Dataset entries.
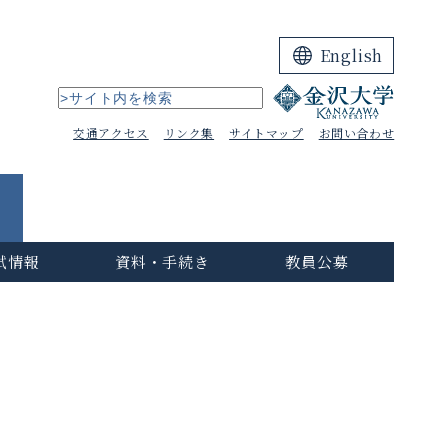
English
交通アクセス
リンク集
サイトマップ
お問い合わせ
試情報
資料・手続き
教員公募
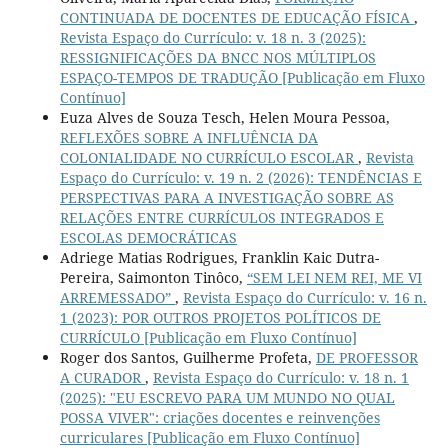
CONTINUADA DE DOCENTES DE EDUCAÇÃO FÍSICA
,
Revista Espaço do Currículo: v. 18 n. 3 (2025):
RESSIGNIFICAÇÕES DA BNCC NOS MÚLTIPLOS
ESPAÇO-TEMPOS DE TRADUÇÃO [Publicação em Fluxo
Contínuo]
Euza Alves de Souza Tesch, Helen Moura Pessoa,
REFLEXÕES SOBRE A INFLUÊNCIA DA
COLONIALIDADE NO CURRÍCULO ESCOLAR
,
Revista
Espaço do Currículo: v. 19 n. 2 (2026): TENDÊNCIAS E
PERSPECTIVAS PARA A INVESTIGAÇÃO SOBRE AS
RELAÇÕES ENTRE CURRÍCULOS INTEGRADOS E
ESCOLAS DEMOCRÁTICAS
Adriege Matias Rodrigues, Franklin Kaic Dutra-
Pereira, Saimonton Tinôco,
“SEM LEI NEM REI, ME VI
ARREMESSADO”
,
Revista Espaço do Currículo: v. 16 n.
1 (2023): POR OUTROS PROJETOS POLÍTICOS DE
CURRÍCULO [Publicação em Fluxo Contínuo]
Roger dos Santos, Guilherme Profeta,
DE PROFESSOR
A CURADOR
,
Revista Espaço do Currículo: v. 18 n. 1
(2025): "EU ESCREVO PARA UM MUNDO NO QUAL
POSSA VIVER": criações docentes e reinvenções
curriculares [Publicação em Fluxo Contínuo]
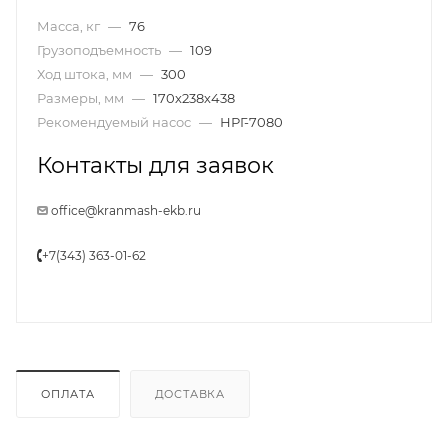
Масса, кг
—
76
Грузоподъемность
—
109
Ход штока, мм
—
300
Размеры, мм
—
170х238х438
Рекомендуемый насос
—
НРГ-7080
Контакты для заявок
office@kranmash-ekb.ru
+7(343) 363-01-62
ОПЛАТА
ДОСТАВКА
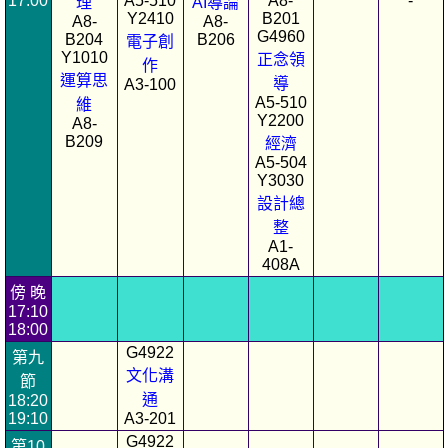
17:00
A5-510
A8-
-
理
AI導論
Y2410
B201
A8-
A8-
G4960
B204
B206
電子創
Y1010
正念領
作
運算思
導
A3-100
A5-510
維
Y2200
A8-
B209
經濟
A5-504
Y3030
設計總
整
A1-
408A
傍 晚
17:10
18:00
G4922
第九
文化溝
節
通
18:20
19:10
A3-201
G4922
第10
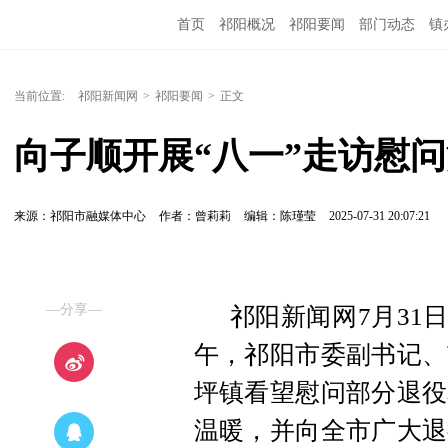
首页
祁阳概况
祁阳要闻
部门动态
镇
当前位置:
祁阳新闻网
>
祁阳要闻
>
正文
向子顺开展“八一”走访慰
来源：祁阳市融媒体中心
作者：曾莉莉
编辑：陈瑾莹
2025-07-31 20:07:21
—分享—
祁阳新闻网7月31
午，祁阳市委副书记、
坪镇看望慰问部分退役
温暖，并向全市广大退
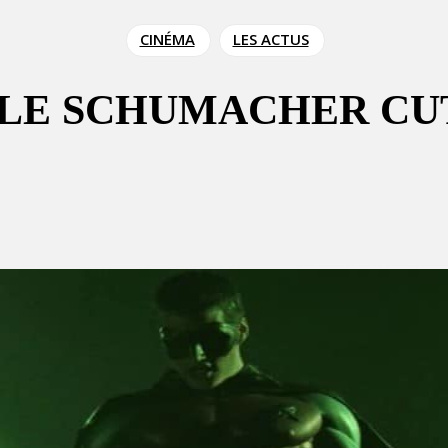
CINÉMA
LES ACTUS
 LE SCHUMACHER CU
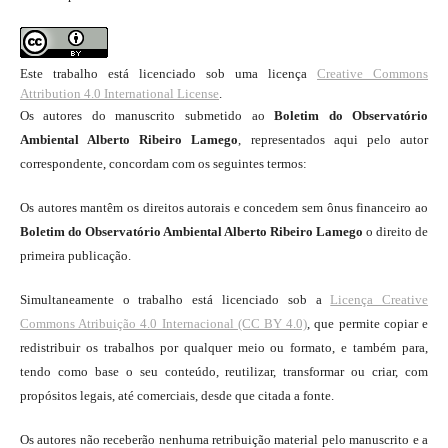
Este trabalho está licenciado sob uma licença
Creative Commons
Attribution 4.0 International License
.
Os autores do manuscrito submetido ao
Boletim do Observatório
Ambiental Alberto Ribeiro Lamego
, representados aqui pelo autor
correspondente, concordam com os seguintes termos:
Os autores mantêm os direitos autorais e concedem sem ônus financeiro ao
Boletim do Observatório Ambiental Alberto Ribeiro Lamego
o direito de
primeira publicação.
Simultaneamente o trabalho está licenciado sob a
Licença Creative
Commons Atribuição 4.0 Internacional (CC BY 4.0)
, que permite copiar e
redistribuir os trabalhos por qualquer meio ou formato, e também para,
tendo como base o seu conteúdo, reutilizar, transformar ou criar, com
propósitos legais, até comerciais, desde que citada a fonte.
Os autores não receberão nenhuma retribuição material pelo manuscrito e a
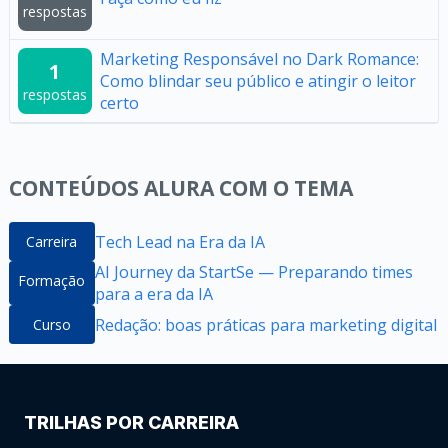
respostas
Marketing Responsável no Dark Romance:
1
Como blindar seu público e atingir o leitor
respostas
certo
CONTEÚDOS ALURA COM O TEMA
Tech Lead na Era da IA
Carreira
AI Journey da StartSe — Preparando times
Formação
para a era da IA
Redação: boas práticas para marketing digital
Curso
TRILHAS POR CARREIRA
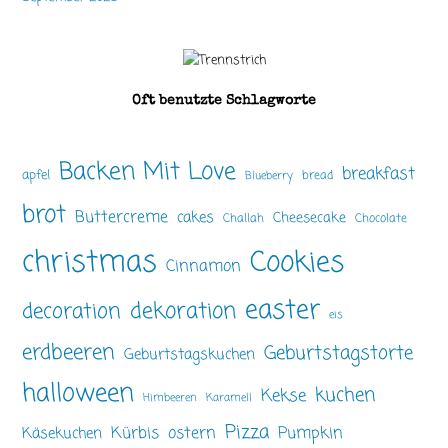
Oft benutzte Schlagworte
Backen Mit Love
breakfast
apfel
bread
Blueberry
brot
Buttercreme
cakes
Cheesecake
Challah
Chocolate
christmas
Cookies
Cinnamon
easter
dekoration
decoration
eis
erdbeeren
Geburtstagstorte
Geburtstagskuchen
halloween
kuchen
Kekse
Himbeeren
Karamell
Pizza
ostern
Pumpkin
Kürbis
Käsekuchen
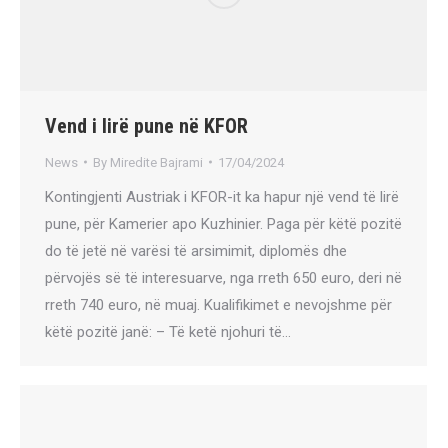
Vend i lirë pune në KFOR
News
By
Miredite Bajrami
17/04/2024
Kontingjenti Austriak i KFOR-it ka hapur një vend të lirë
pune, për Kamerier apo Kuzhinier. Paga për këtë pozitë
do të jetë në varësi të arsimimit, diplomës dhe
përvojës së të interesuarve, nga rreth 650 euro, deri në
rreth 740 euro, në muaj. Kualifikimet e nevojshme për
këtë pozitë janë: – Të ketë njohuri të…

Requirement. Leaving every picture aside, reproduce exactly the lines above from the one with "COLONIALIDADE NO CURRÍCULO ESCOLAR" up to and including the one with "correspondente, concordam com", and no others.

Completed task.
COLONIALIDADE NO CURRÍCULO ESCOLAR
,
Revista
Espaço do Currículo: v. 19 n. 2 (2026): TENDÊNCIAS E
PERSPECTIVAS PARA A INVESTIGAÇÃO SOBRE AS
RELAÇÕES ENTRE CURRÍCULOS INTEGRADOS E
ESCOLAS DEMOCRÁTICAS
Adriege Matias Rodrigues, Franklin Kaic Dutra-
Pereira, Saimonton Tinôco,
“SEM LEI NEM REI, ME VI
ARREMESSADO”
,
Revista Espaço do Currículo: v. 16 n.
1 (2023): POR OUTROS PROJETOS POLÍTICOS DE
CURRÍCULO [Publicação em Fluxo Contínuo]
Roger dos Santos, Guilherme Profeta,
DE PROFESSOR
A CURADOR
,
Revista Espaço do Currículo: v. 18 n. 1
(2025): "EU ESCREVO PARA UM MUNDO NO QUAL
POSSA VIVER": criações docentes e reinvenções
curriculares [Publicação em Fluxo Contínuo]
Масса, кг
—
76
Грузоподъемность
—
109
Ход штока, мм
—
300
Размеры, мм
—
170х238х438
Рекомендуемый насос
—
НРГ-7080
Контакты для заявок
office@kranmash-ekb.ru
+7(343) 363-01-62
ОПЛАТА
ДОСТАВКА
17:00
A5-510
A8-
-
理
AI導論
Y2410
B201
A8-
A8-
G4960
B204
B206
電子創
Y1010
正念領
作
運算思
導
A3-100
A5-510
維
Y2200
A8-
B209
經濟
A5-504
Y3030
設計總
整
A1-
408A
傍 晚
17:10
18:00
G4922
第九
文化溝
節
通
18:20
19:10
A3-201
G4922
第10
首页
祁阳概况
祁阳要闻
部门动态
镇
当前位置:
祁阳新闻网
>
祁阳要闻
>
正文
向子顺开展“八一”走访慰
来源：祁阳市融媒体中心
作者：曾莉莉
编辑：陈瑾莹
2025-07-31 20:07:21
—分享—
祁阳新闻网7月31
午，祁阳市委副书记、
坪镇看望慰问部分退役
温暖，并向全市广大退
CINÉMA
LES ACTUS
 LE SCHUMACHER CU
Este trabalho está licenciado sob uma licença
Creative Commons
Attribution 4.0 International License
.
Os autores do manuscrito submetido ao
Boletim do Observatório
Ambiental Alberto Ribeiro Lamego
, representados aqui pelo autor
correspondente, concordam com os seguintes termos:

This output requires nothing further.